*Task prompt:*
Once you have located the line containing "Tätä et odottanut" in the material below, return it exactly along with each line after it through the line containing "ratkaisee, huomataanko se.".

*Information given:*
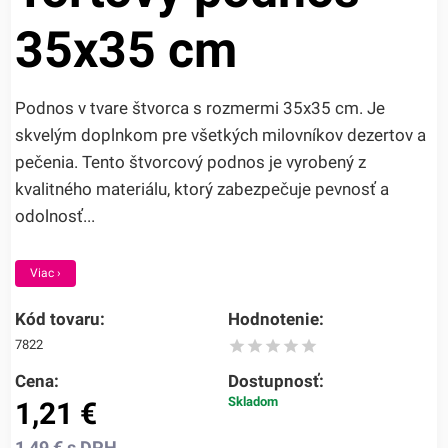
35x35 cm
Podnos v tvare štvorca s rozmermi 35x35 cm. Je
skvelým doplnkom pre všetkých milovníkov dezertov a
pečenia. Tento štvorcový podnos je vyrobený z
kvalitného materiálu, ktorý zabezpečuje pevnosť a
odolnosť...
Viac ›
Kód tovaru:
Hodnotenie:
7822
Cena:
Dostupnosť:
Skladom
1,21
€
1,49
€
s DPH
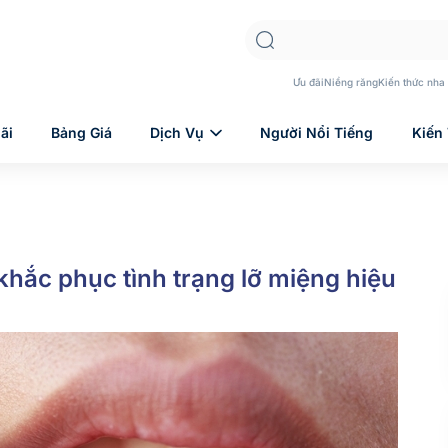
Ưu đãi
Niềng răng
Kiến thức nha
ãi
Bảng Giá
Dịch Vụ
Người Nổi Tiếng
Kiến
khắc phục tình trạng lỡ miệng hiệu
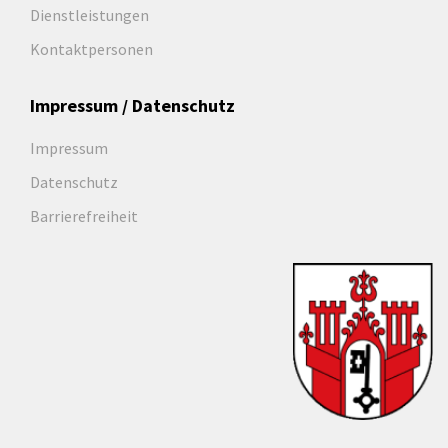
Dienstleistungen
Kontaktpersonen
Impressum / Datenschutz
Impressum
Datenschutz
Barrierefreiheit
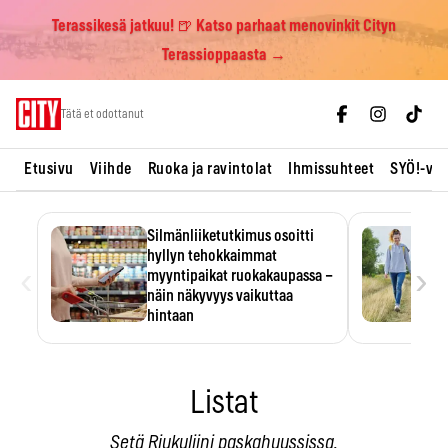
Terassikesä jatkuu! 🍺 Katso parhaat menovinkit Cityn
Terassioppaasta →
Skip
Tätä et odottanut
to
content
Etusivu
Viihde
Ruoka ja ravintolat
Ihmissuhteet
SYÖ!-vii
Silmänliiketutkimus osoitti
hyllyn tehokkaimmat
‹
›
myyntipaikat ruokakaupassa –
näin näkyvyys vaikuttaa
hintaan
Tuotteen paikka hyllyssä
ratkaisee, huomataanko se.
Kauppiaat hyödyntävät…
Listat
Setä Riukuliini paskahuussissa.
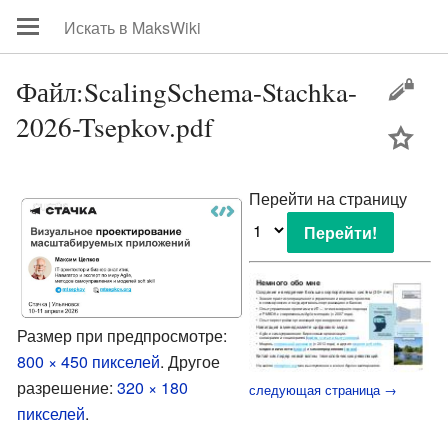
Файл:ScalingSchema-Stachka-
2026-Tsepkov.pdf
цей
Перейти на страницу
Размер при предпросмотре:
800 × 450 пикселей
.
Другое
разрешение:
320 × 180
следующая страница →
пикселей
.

...

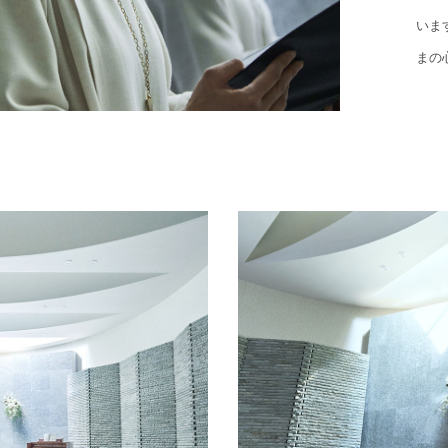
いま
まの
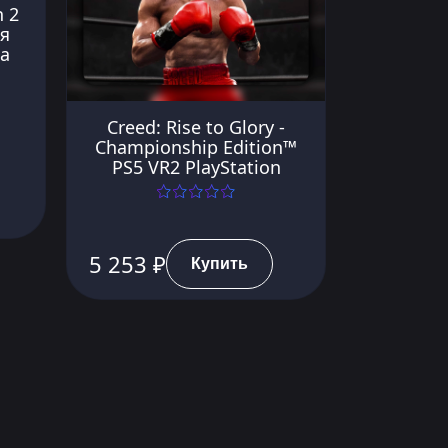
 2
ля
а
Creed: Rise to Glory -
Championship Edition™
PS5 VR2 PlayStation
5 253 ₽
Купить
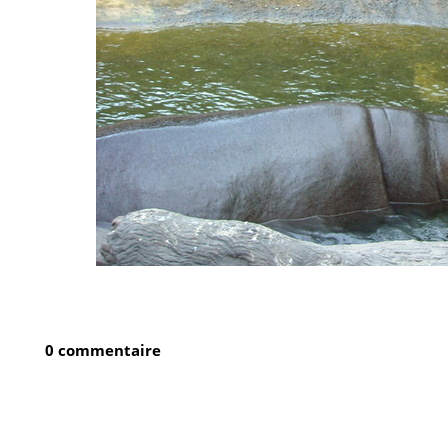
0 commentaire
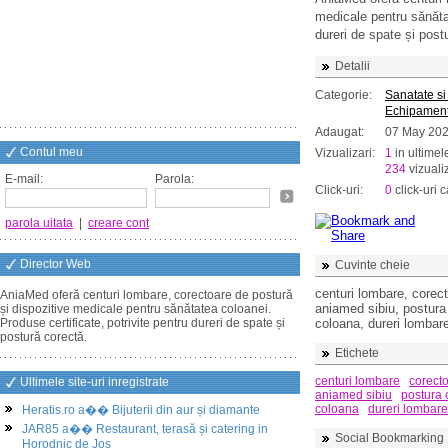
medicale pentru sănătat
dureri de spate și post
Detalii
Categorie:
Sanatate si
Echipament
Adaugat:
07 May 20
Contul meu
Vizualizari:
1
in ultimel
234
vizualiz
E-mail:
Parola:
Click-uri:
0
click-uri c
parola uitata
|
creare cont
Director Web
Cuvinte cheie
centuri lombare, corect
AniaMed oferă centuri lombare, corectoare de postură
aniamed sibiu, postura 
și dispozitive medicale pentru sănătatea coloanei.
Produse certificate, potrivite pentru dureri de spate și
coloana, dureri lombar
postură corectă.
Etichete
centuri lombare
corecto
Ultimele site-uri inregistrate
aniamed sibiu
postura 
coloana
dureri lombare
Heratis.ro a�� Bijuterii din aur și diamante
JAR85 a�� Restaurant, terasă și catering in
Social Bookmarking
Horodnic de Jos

*Task output:*
Tätä et odottanut
to
content
Etusivu
Viihde
Ruoka ja ravintolat
Ihmissuhteet
SYÖ!-vii
Silmänliiketutkimus osoitti
hyllyn tehokkaimmat
‹
›
myyntipaikat ruokakaupassa –
näin näkyvyys vaikuttaa
hintaan
Tuotteen paikka hyllyssä
ratkaisee, huomataanko se.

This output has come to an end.